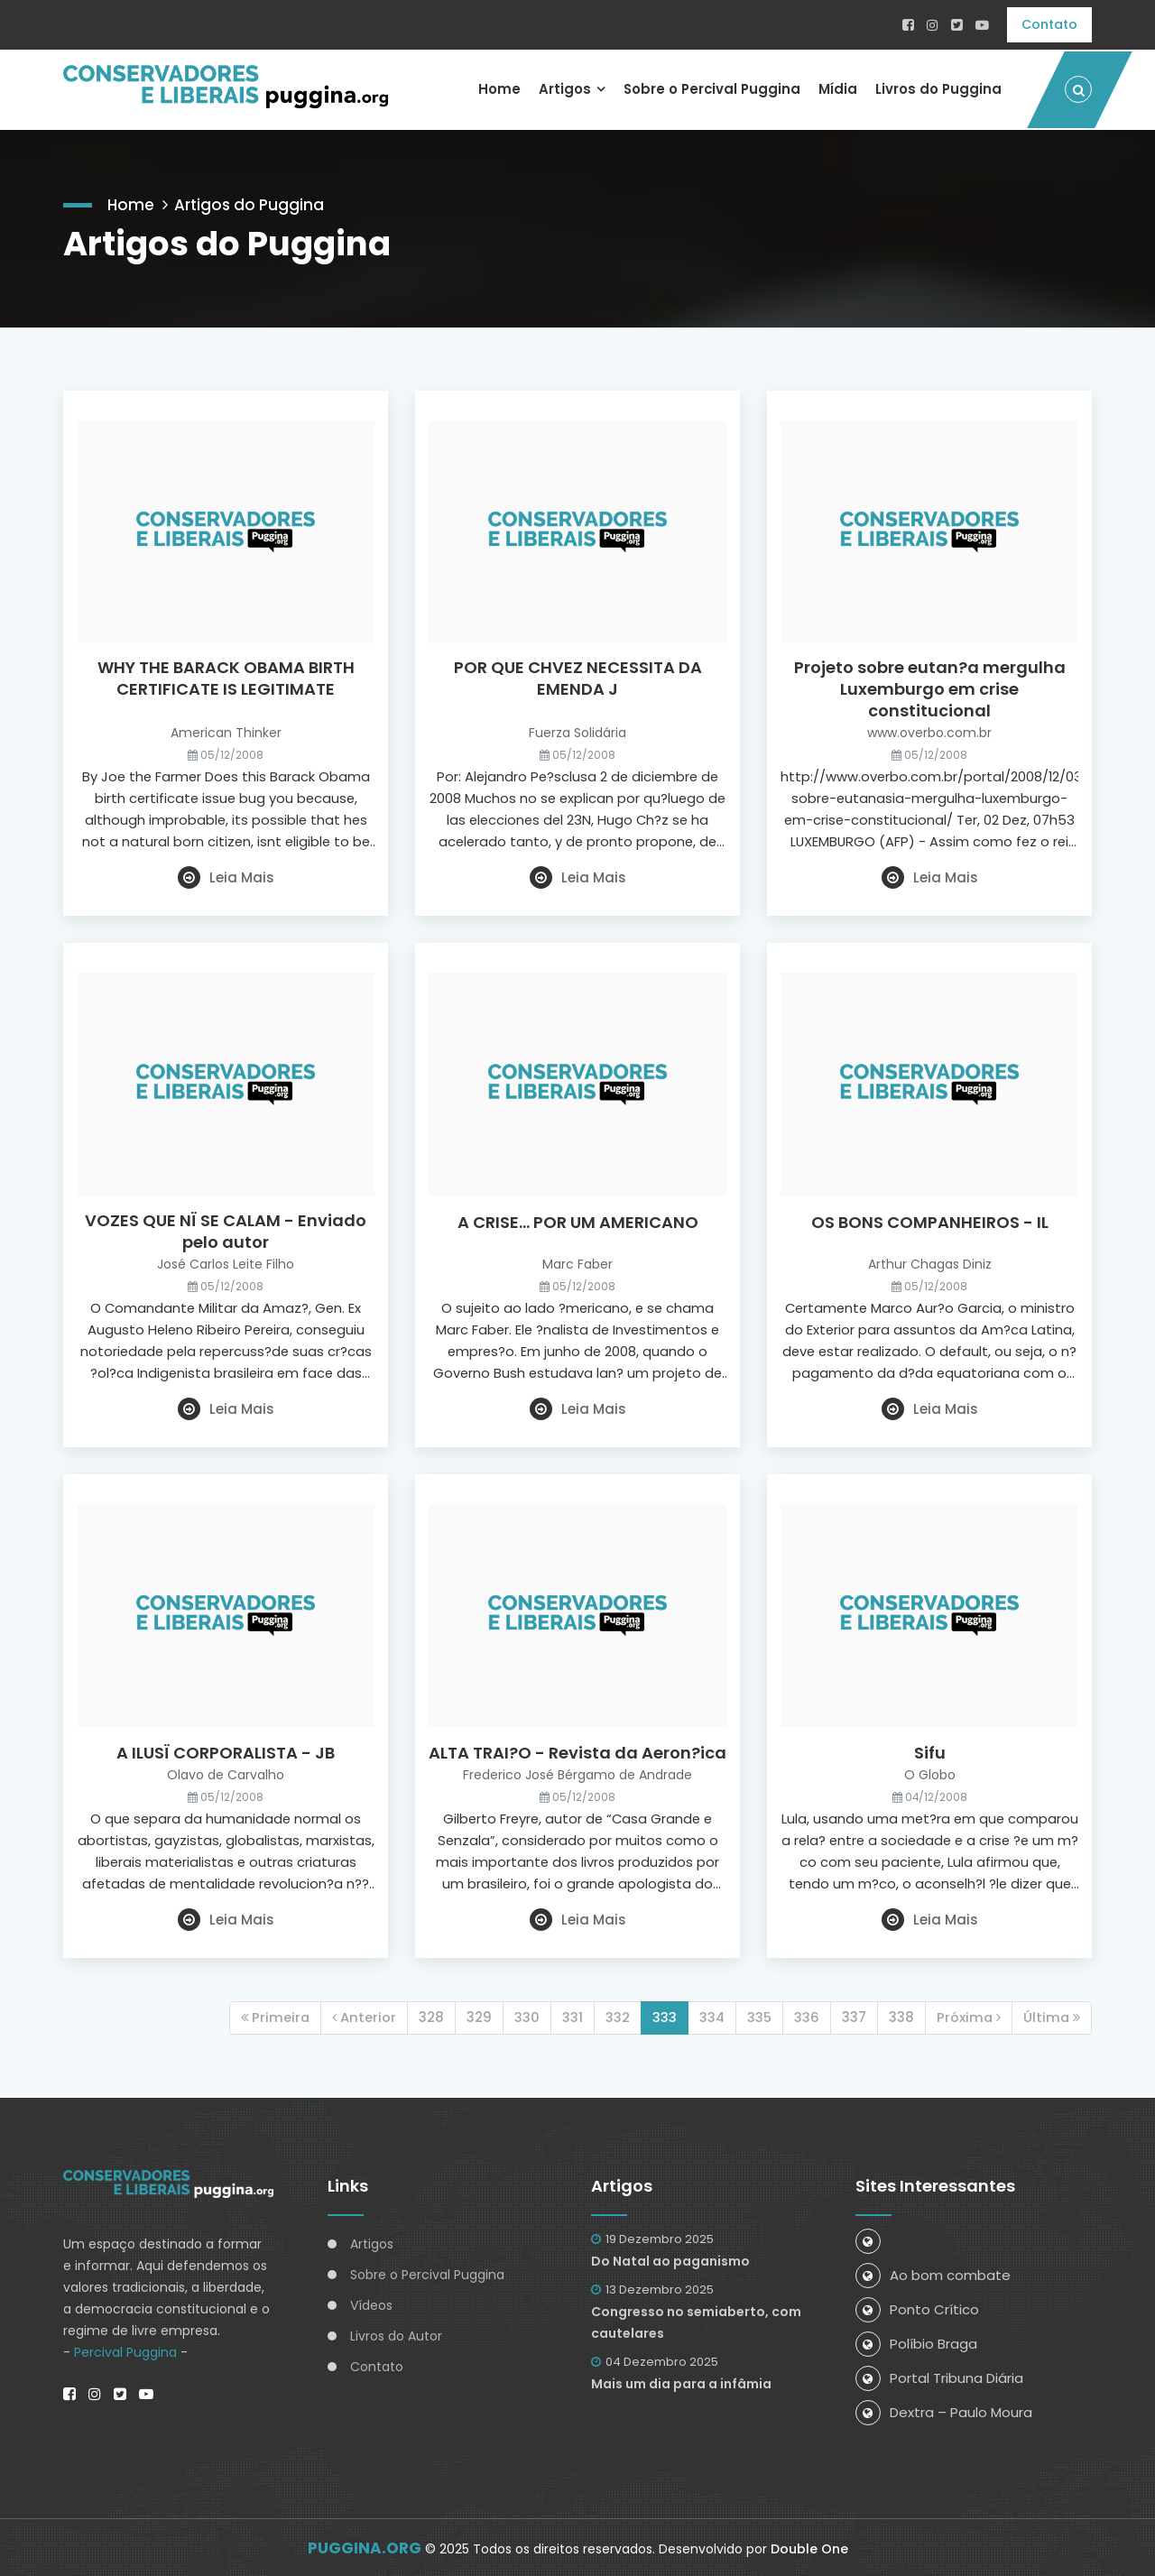  What do you see at coordinates (225, 1752) in the screenshot?
I see `A ILUSÏ CORPORALISTA - JB` at bounding box center [225, 1752].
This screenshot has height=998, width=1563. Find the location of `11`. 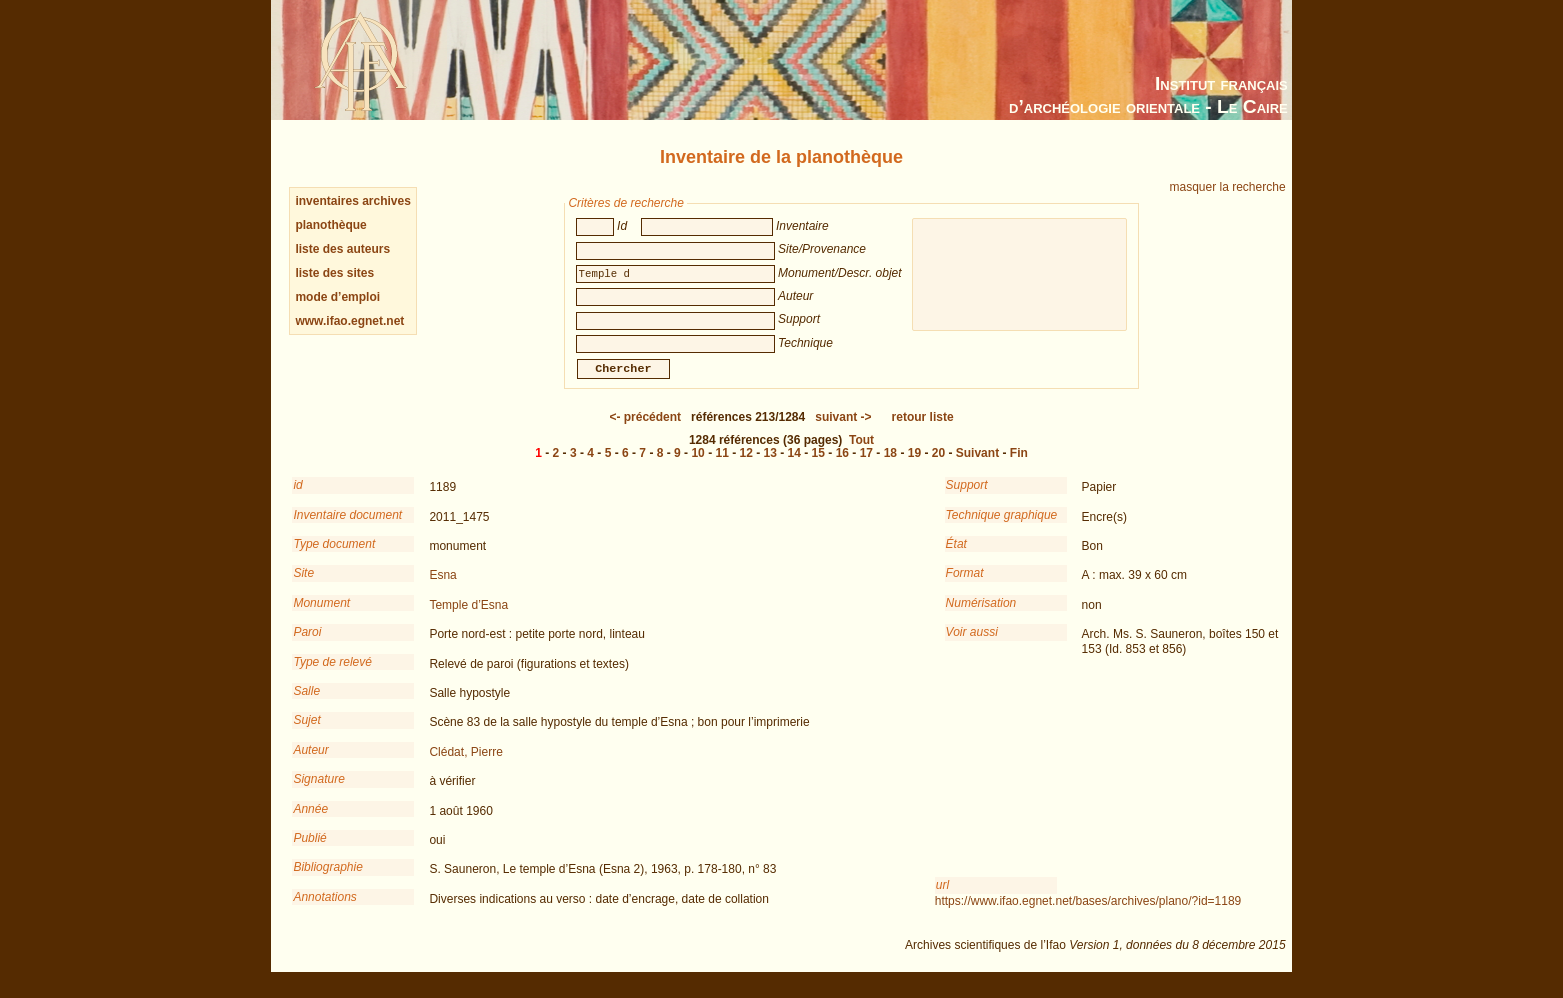

11 is located at coordinates (721, 467).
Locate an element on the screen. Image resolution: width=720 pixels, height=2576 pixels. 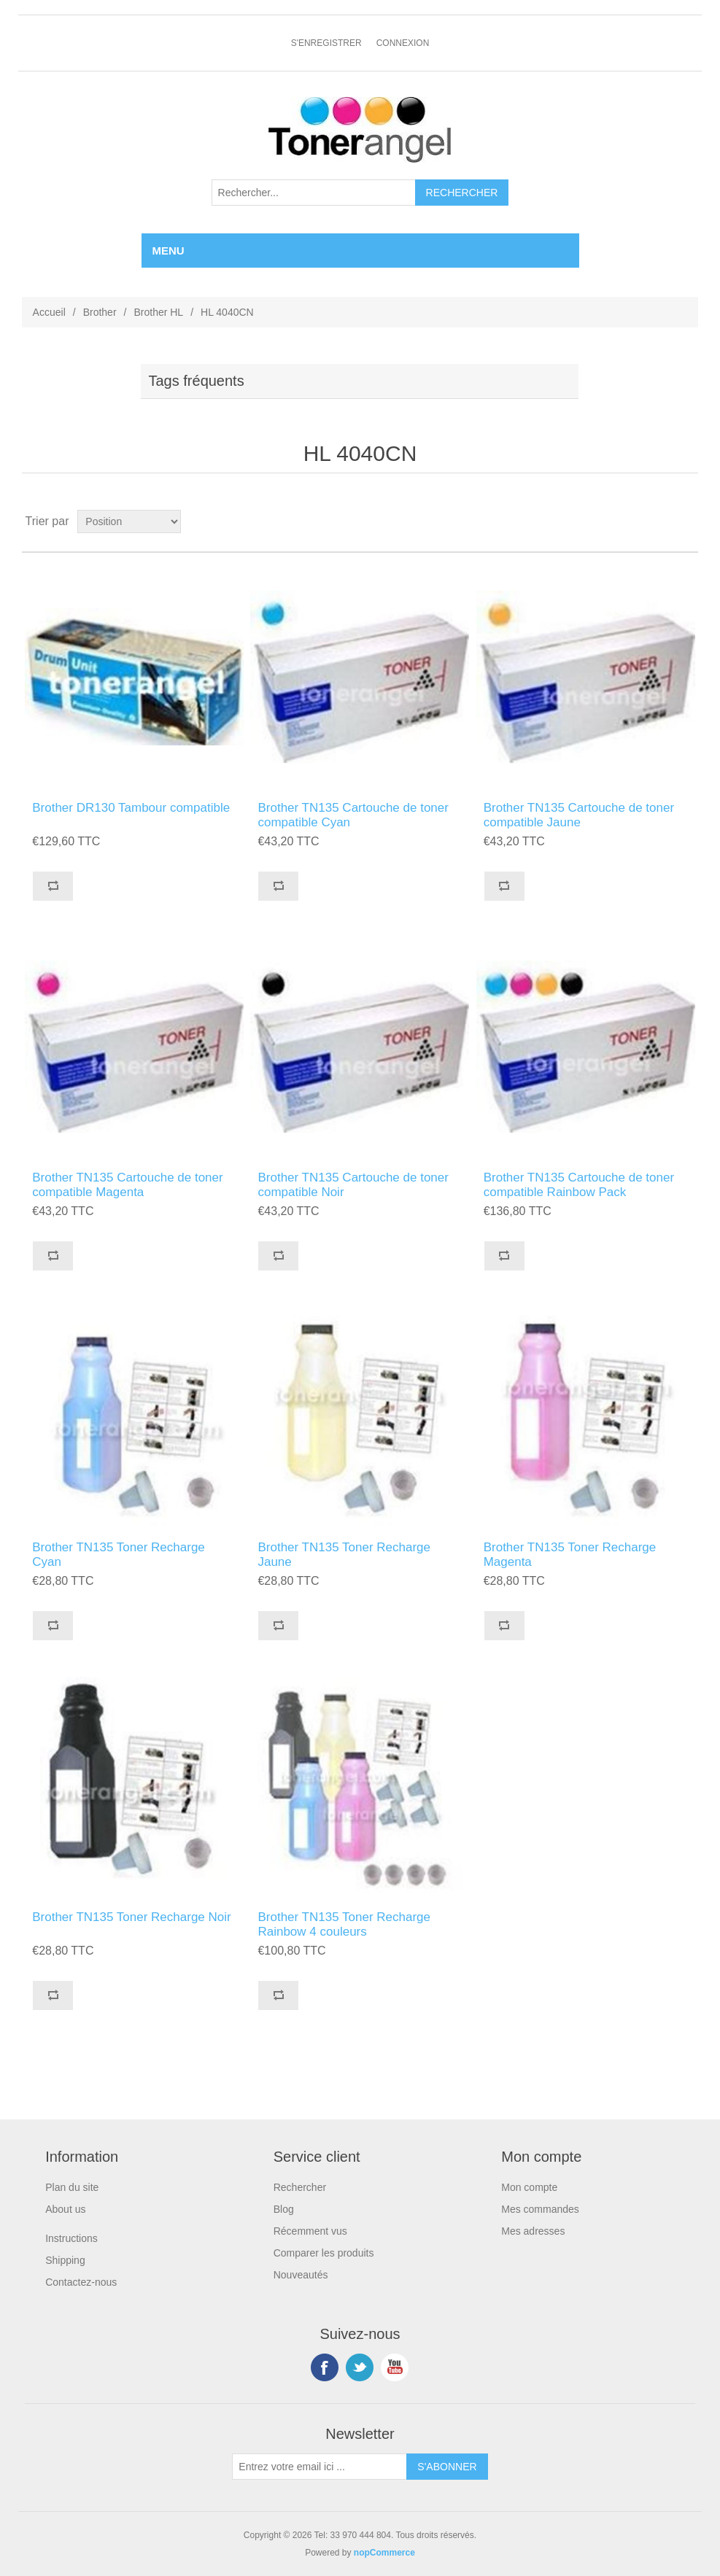
Brother TN135 Toner Recharge Magenta is located at coordinates (570, 1554).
=====
■ **ACTIVITY**:
From the line that contains "Locate an element" to the final line of the material, write out each line exactly. Pictures stay out.

■ **ANSWER TO THE PROBLEM**:
Locate an element on the screen. Image resolution: width=720 pixels, height=2576 pixels. 
Brother TN135 Toner Recharge Magenta is located at coordinates (570, 1554).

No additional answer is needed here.